• [RECORDS SHOWN]
- - - -
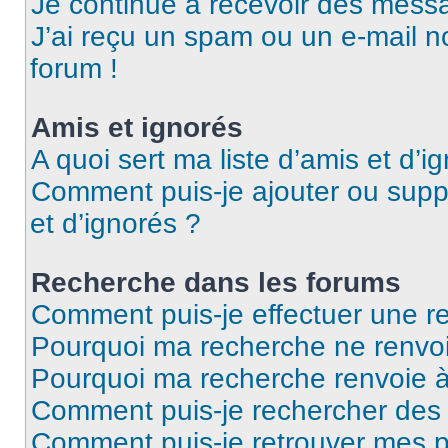
Je continue à recevoir des messag
J’ai reçu un spam ou un e-mail n
forum !
Amis et ignorés
A quoi sert ma liste d’amis et d’i
Comment puis-je ajouter ou suppr
et d’ignorés ?
Recherche dans les forums
Comment puis-je effectuer une r
Pourquoi ma recherche ne renvoi
Pourquoi ma recherche renvoie 
Comment puis-je rechercher des u
Comment puis-je retrouver mes p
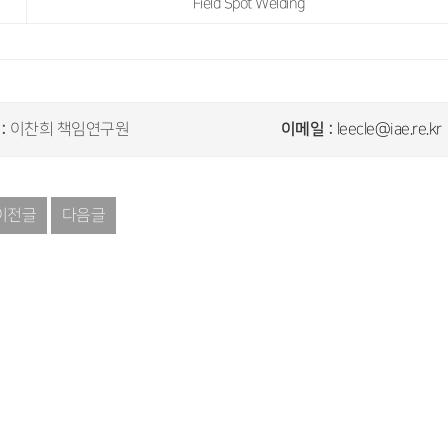
Field Spot Welding
:
이메일 :
이찬희 책임연구원
leecle@iae.re.kr
이전글
다음글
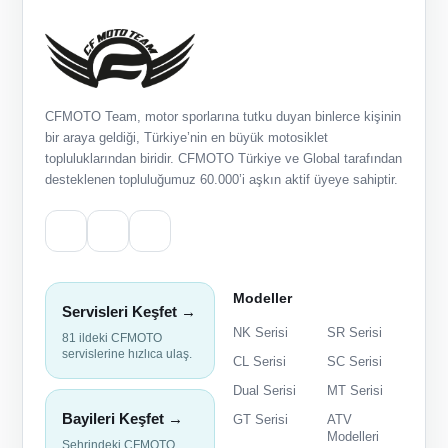
CFMOTO Team, motor sporlarına tutku duyan binlerce kişinin
bir araya geldiği, Türkiye’nin en büyük motosiklet
topluluklarından biridir. CFMOTO Türkiye ve Global tarafından
desteklenen topluluğumuz 60.000’i aşkın aktif üyeye sahiptir.
Modeller
Servisleri Keşfet →
NK Serisi
SR Serisi
81 ildeki CFMOTO
servislerine hızlıca ulaş.
CL Serisi
SC Serisi
Dual Serisi
MT Serisi
Bayileri Keşfet →
GT Serisi
ATV
Modelleri
Şehrindeki CFMOTO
- - - -
• [TASK GOAL] Only an exact copy of the lines from the one with "Amis et ignorés" through the last line of the listing should be given; pictures must not be included.

• [TASK RESULT]
Amis et ignorés
A quoi sert ma liste d’amis et d’i
Comment puis-je ajouter ou suppr
et d’ignorés ?
Recherche dans les forums
Comment puis-je effectuer une r
Pourquoi ma recherche ne renvoi
Pourquoi ma recherche renvoie 
Comment puis-je rechercher des u
Comment puis-je retrouver mes p
Field Spot Welding
:
이메일 :
이찬희 책임연구원
leecle@iae.re.kr
이전글
다음글
CFMOTO Team, motor sporlarına tutku duyan binlerce kişinin
bir araya geldiği, Türkiye’nin en büyük motosiklet
topluluklarından biridir. CFMOTO Türkiye ve Global tarafından
desteklenen topluluğumuz 60.000’i aşkın aktif üyeye sahiptir.
Modeller
Servisleri Keşfet →
NK Serisi
SR Serisi
81 ildeki CFMOTO
servislerine hızlıca ulaş.
CL Serisi
SC Serisi
Dual Serisi
MT Serisi
Bayileri Keşfet →
GT Serisi
ATV
Modelleri
Şehrindeki CFMOTO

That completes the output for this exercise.